◆ Description of the task: All entries must be repeated exactly; do not include the pictures.
————————
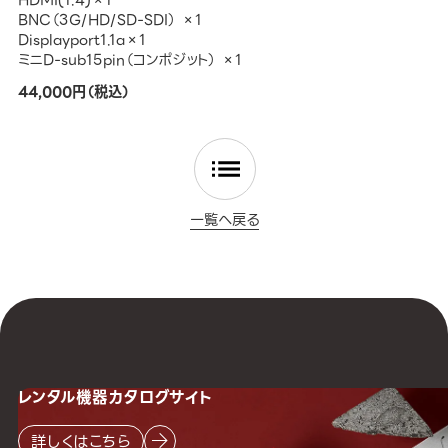
HDMI(1.4)×1
BNC（3G/HD/SD-SDI） ×1
Displayport1.1a×1
ミニD-sub15pin（コンポジット） ×1
44,000円（税込）
一覧へ戻る
レンタル機器
カタログサイト
詳しくはこちら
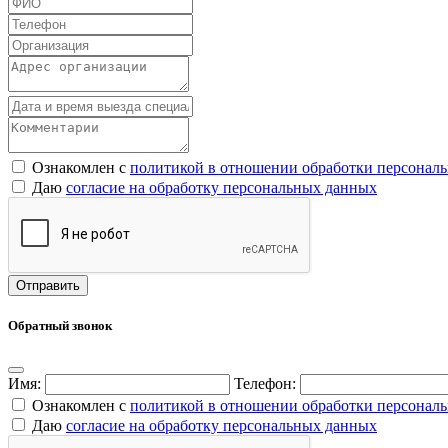
Ознакомлен с
политикой в отношении обработки персонал
Даю
согласие на обработку персональных данных
Обратный звонок
Имя:
Телефон:
Ознакомлен с
политикой в отношении обработки персонал
Даю
согласие на обработку персональных данных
————————
◆ Result for this task:
HDMI(1.4)×1
BNC（3G/HD/SD-SDI） ×1
Displayport1.1a×1
ミニD-sub15pin（コンポジット） ×1
44,000円（税込）
一覧へ戻る
レンタル機器
カタログサイト
詳しくはこちら
Ознакомлен с
политикой в отношении обработки персонал
Даю
согласие на обработку персональных данных
Обратный звонок
Имя:
Телефон:
Ознакомлен с
политикой в отношении обработки персонал
Даю
согласие на обработку персональных данных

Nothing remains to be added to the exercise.